Tuesday, February 18, 2014
The Woman with Four Names
I was writing something very different today. It was going to be an essay about how the bus is the best human observation experience. But then I got to work.
There is a woman in my office who has hated me for reasons unknown for the last five and a half years. If you've ever hated someone you have to see practically every day for that amount of time, you know it can't be easy. You could argue that maybe she doesn't "hate" me, maybe she's just been really deep in thought or had "a lot on her plate" for five and a half years, but it's a lie.
She hates me. I know this because she did not hate me the first six months I worked at my job. She was really nice to me, invited me to breakfast meetings and pizza parties she was having for her research assistants, would actually exchange pleasantries with me. But not anymore, not anymore since November 2008
This woman whom has hated me all this time has four names. Her first name is a singular name made up of two names, like my grandmother, Norma Jo, or author Louisa May Alcott. Her last name has a hyphen, like Winter Olympian Noelle Pikus-Pace or actress Catherine Zeta-Jones. (This distinction has little to do with the rest of the post, but I felt it was important to explain the title and how I'll refer to her.)
I have a myriad of responsibilities in my job. My email signature is like 10 lines long. I do some administrative things for The Four-Named Woman, though she doesn't admit it. Any time she needs something to be done by me, she gives it to my co-worker Rebecca. If she wants something done a certain way she does not let me know, either by face-to-face conversation, email, a note left in my box or on my desk, telegram, Morse code, or smoke signals. I am not telepathic; I cannot tell when she wants something done a different or specific way unless she communicates that to me.
Today she went so far as to delete my email from a "reply to all" response which I had previously been CC'd on.
And I wondered (channeling my inner Carrie Bradshaw) how much time and effort it must take for her to go out of her way to avoid me, to delete my email from a reply, to ignore me and create a middleman when she needs me to do something. Isn't it exhausting to hate someone for five and a half years?
It takes so much more effort to hate someone than it does to even tolerate them, let alone like them. Maybe that's why the world feels so tired, because of all the hate and animosity that consumes its space. I think the Sixties slogan "Make Love Not War" was really onto something. Of course, you can preach love and friendship and tolerance all you want, but it takes seven billion people willing to love each other and tolerate each other to make it a reality.
Maybe it starts with one. Maybe I tried for a year with The Woman with Four Names to "kill her with kindness" but her hard candy-coating shell was uncrackable. But I gave it my best effort, and perhaps that's all the "love not war" mantra can ask.
Because I avoid confrontation like I avoid any infectious disease, I let it go. And for most of the time, or some of the time depending on the week, I go along with it and it rolls off my back like droplets of salt water when I walk our of the ocean.

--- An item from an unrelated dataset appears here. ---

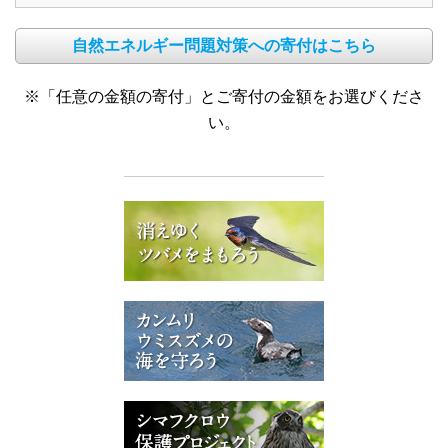
自然エネルギー問題対策への寄付はこちら
※「任意の金額の寄付」とご寄付の金額をお選びくださ
い。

Today was a different story, obviously, because it inspired me to forgo my previous subject and write this little rant. The following quote from Mean Girls went through my head after I was forwarded the Four-Named Woman's aforementioned reply: "Why should Caesar get to stomp around like a giant while the rest of us try not to get smushed under his big feet? What's so great about Caesar? Hm? Brutus is just as cute as Caesar. Brutus is just as smart as Caesar... And when did it become okay for one person to be the boss of everybody, huh? Because that's not what Rome is about. We should totally just STAB CAESAR!"

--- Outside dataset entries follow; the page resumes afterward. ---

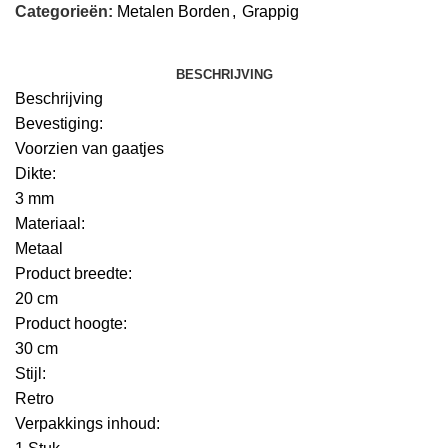
Categorieën:
Metalen Borden
,
Grappig
BESCHRIJVING
Beschrijving
Bevestiging:
Voorzien van gaatjes
Dikte:
3 mm
Materiaal:
Metaal
Product breedte:
20 cm
Product hoogte:
30 cm
Stijl:
Retro
Verpakkings inhoud:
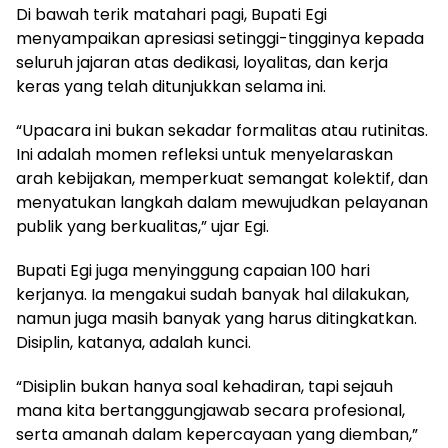
Di bawah terik matahari pagi, Bupati Egi
menyampaikan apresiasi setinggi-tingginya kepada
seluruh jajaran atas dedikasi, loyalitas, dan kerja
keras yang telah ditunjukkan selama ini.
“Upacara ini bukan sekadar formalitas atau rutinitas.
Ini adalah momen refleksi untuk menyelaraskan
arah kebijakan, memperkuat semangat kolektif, dan
menyatukan langkah dalam mewujudkan pelayanan
publik yang berkualitas,” ujar Egi.
Bupati Egi juga menyinggung capaian 100 hari
kerjanya. Ia mengakui sudah banyak hal dilakukan,
namun juga masih banyak yang harus ditingkatkan.
Disiplin, katanya, adalah kunci.
“Disiplin bukan hanya soal kehadiran, tapi sejauh
mana kita bertanggungjawab secara profesional,
serta amanah dalam kepercayaan yang diemban,”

Don't worry, I'm not going to go postal at work because of this one woman. Going postal isn't exactly my jam. I'm not even going to go complain to my boss about her because this isn't grade school. I'm going to allow myself to be irritated by her until I finish writing this, then I'm going to take a deep breath and repeat a "Serenity Now" or two, and move on.
She's not all bad. When my kidney rejected she donated something like 100 hours of her vacation time so I could get paid while I was on medical leave. Granted, she'd gone from hourly to salary and couldn't use it anymore, but still. She didn't have to, and she did.
Deep breath.
Serenity now.
Deep breath.
Serenity now.
Moving on....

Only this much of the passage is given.